UNITED STATES COURT OF APPEALS
FOR THE FIRST CIRCUIT
No. 93-2305
WILLIAM CAMERON, ET AL.,
Plaintiffs, Appellants,
v.
OTTO BOCK ORTHOPEDIC INDUSTRY, INC.,
Defendant, Appellee.
APPEAL FROM THE UNITED STATES DISTRICT COURT
FOR THE DISTRICT OF MASSACHUSETTS
[Hon. William G. Young, U.S. District Judge]
Before
Torruella, Chief Judge,
Boudin and Stahl, Circuit Judges.
Albert E. Grady with whom Office of Albert E. Grady was on brief
for appellants.
Ronald M. Davids with whom Michelle I. Schaffer and Campbell &
Associates, P.C. were on brief for appellee.
December 30, 1994
BOUDIN, Circuit Judge.

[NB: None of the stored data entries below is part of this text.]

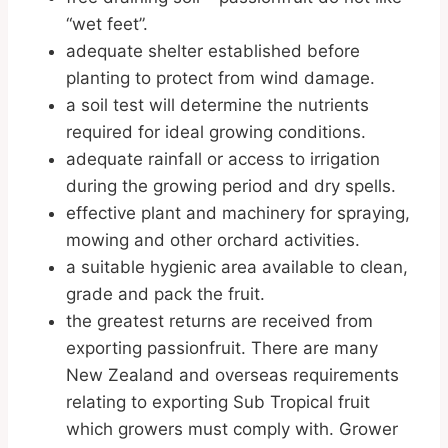
“wet feet”.
adequate shelter established before
planting to protect from wind damage.
a soil test will determine the nutrients
required for ideal growing conditions.
adequate rainfall or access to irrigation
during the growing period and dry spells.
effective plant and machinery for spraying,
mowing and other orchard activities.
a suitable hygienic area available to clean,
grade and pack the fruit.
the greatest returns are received from
exporting passionfruit. There are many
New Zealand and overseas requirements
relating to exporting Sub Tropical fruit
which growers must comply with. Grower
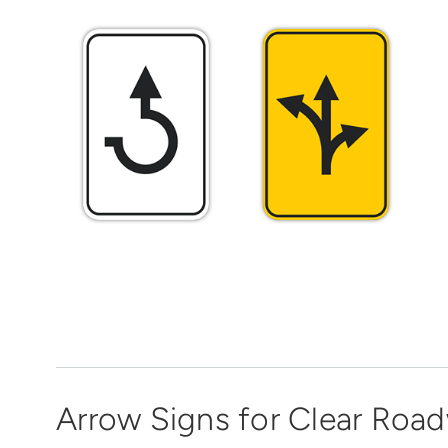
Arrow Signs for Clear Roa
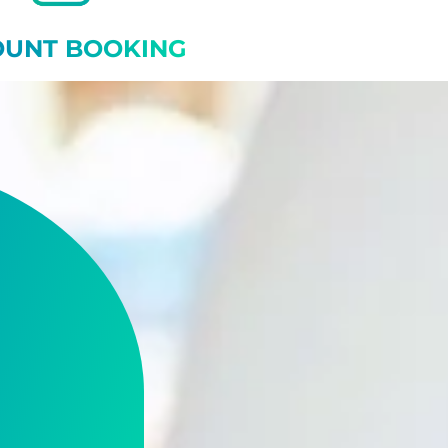
OUNT BOOKING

In March of 1990, William
Cameron, whose left leg had been amputated below the knee in
1965, was fitted with a prosthetic leg. The prosthesis was
assembled by Mr. Cameron's prosthetist from components
originally sold by various suppliers, including Otto Bock
Orthopedic Industry, Inc. ("Otto Bock"). Specifically, the
artificial limb featured an Otto Bock pylon, which is an
aluminum tube that substitutes for the missing portion of the
leg, and an Otto Bock clamp, which attaches the pylon to an
artificial foot manufactured and sold by another company.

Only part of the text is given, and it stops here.